▶ _What you are asked to do_: Go through the material line by line and copy each one with the word "source".

══════════════════════════════

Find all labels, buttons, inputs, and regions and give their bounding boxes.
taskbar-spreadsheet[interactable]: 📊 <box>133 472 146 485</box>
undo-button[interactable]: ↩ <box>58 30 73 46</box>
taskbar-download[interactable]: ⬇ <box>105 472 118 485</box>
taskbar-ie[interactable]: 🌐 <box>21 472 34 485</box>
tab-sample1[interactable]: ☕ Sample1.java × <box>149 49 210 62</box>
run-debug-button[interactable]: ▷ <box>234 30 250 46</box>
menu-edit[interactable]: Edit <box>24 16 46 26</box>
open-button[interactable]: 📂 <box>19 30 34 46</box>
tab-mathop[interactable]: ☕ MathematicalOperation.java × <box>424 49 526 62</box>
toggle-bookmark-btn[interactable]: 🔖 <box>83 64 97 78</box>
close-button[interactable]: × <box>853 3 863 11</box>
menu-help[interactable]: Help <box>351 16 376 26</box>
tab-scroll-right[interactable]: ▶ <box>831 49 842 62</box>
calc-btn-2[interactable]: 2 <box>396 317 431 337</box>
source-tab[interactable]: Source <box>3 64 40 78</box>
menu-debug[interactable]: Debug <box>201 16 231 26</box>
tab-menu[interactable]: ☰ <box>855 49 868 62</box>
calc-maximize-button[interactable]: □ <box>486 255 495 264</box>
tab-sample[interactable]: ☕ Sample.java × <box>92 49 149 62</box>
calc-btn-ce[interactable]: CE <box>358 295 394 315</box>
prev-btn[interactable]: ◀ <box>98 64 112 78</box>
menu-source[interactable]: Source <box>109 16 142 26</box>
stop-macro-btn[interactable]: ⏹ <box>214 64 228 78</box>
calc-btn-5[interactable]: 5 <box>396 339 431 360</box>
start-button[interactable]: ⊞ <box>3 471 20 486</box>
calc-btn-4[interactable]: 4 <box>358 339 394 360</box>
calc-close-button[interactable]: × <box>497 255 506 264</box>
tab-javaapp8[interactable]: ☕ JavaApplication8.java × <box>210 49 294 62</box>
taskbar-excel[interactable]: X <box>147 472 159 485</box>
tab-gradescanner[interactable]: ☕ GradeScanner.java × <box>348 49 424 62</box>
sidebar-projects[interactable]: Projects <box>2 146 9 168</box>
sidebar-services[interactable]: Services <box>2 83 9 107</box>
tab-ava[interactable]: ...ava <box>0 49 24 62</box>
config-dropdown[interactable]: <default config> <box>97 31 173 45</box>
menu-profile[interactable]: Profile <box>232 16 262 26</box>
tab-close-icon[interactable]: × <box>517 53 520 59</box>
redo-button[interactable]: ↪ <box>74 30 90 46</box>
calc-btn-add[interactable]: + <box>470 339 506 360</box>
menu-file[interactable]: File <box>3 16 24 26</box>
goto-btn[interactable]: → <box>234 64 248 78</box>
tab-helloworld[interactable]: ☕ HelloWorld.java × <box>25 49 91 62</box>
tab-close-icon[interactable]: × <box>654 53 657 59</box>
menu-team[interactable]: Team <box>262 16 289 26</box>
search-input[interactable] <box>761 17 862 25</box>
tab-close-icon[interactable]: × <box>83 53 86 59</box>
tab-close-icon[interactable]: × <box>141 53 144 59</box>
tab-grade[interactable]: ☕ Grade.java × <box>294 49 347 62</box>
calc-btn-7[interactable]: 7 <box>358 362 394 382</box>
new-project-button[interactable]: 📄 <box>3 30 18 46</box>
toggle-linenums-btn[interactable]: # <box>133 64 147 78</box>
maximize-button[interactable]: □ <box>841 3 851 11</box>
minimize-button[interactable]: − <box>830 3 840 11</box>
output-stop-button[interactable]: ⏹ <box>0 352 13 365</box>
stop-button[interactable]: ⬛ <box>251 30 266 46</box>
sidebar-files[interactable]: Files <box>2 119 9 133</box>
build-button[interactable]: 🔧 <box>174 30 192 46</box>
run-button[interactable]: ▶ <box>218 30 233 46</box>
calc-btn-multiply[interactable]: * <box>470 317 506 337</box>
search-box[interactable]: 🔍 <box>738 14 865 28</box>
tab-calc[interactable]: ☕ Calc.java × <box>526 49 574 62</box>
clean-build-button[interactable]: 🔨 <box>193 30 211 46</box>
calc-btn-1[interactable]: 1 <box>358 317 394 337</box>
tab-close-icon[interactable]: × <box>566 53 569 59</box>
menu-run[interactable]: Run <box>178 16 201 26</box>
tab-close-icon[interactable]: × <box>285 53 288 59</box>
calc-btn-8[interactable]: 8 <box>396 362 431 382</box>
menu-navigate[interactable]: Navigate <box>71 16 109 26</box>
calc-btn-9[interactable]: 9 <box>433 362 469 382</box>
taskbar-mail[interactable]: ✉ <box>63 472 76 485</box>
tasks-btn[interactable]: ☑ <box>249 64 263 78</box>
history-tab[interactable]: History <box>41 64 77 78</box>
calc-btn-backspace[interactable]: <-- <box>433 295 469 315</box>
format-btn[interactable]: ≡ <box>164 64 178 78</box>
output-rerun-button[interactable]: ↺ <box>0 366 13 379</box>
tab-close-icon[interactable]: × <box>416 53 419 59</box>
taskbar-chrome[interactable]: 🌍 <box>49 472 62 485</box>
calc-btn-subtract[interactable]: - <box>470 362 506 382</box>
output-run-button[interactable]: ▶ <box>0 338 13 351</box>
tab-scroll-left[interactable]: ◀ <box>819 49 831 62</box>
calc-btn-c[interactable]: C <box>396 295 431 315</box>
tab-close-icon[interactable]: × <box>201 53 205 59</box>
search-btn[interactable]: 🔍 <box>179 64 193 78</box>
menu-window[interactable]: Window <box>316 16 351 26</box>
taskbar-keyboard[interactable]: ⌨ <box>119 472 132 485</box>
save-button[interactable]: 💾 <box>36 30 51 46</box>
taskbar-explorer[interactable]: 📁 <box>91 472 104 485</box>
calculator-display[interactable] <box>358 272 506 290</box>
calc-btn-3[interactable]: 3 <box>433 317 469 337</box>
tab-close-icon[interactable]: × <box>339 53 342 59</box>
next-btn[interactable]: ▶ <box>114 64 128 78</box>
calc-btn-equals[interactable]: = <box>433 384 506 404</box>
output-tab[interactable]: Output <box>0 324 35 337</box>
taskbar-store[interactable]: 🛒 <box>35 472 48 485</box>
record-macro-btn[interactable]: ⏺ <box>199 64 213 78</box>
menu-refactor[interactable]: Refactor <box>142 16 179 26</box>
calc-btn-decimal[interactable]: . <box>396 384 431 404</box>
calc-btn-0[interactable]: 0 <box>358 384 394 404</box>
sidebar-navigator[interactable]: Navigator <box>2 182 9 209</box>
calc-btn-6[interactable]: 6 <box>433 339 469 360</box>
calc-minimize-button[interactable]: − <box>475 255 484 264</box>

══════════════════════════════

▶ _Response to the exercise_:
source-tab[interactable]: Source <box>3 64 40 78</box>
menu-source[interactable]: Source <box>109 16 142 26</box>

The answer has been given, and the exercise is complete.